Kahramanmaraş depremleri ve İstanbul’daki olası deprem nedeniyle yalı sahipleri de Boğaz hattından ayrılmaya başladı. Özellikle yalılarla ilgili yenileme çalışmalarına izin verilmemesi nedeniyle depremde büyük tehlike arz ettikleri konuşulmaya başlandı. Sektör temsilcilerine göre konunun çözümü için bölgedeki yapılara yenileme hakkı getirilmesi gerekiyor.
İstanbul'da bazı ilçeler binalarını yenileyerek olası depreme hazırlanırken, Boğaziçi'nde bulunan yapılar, 1983 yılında getirilen yasak nedeniyle yenileme ve tadilat yapamıyor. 1980 öncesi, mühendislik hizmeti almadan yapılan binaların yoğun olduğu bölgenin, depremde büyük risk altında olduğu ifade ediliyor.
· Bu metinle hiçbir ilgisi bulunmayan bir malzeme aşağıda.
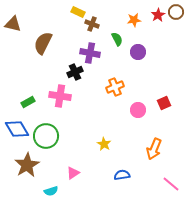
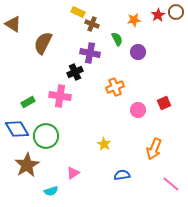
brown triangle: rotated 18 degrees clockwise
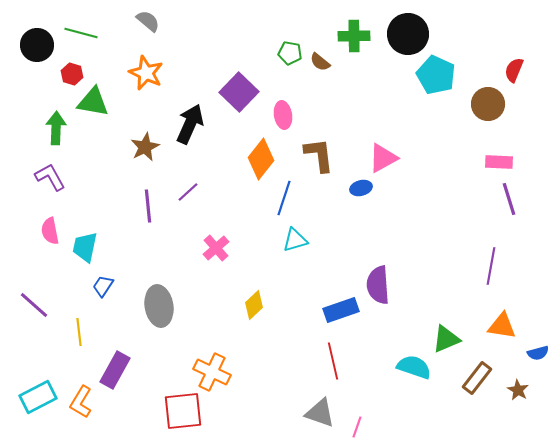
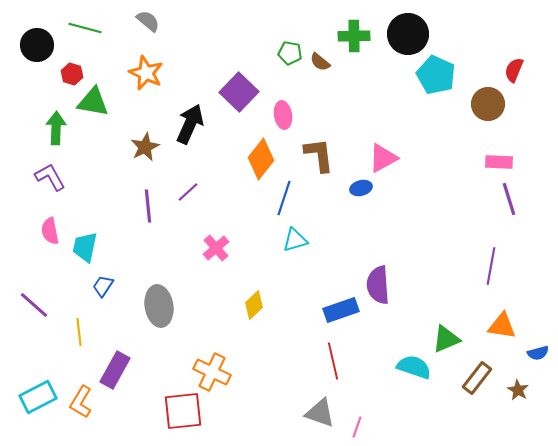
green line at (81, 33): moved 4 px right, 5 px up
İstanbul’daki yalıların olduğu bölümü de kapsayan ve 1983’te çıkan 2960 sayılı ‘Boğaziçi Kanunu’ gereği buradaki binaların yenilenmesi yasak. Yasak nedeniyle çoğunlukla 1980 öncesi yapılan ve bu kanuna tabii binaların olduğu Arnavutköy, Bebek, Yeniköy, Anadolu Hisarı, Kavacık öngörü alanı, Çengelköy, Kuzguncuk, Beylerbeyi, Paşabahçe gibi semtlerin depremde büyük risk altında kaldığı belirtiliyor.
Ekonomim‘den Leyla İlhan’ın haberine göre, Boğaz bölgesindeki yerleşim yerlerinde yaşanan sorunlara dikkat çeken Restoratör Mimar Dr. Sinan Genim, 1983 yılında askeri yönetim döneminde çıkan 2960 sayılı yasadan bu yana Boğaziçi öngörü bölgesinde yer alan yapılara herhangi bir tadilat yapılamadığını söyledi. Çok az binanın bunu yapma imkanına sahip olduğunu belirten Genim, özellikle vadi tabanında yapılan evlerin riskli olduğunu ifade etti. “Çünkü buralar dolgu zemin ve bu yapıların çoğu o dönemin koşullarıyla yerinde yapılan betonlarla yapıldı. Uzunca zamandan beri de kullanılan bu yapılar için güçlendirme ile yapılacak çok şeyde yok. Çünkü döküm teknikleri eksik, dere yatakları olduğu için zemin yapısı uygun değil” diyen Genim, “Bu nedenle insanlar tedirgin oluyor. Beni arayan birçok kişi tabutumuzda yaşıyoruz diyorlar” dedi.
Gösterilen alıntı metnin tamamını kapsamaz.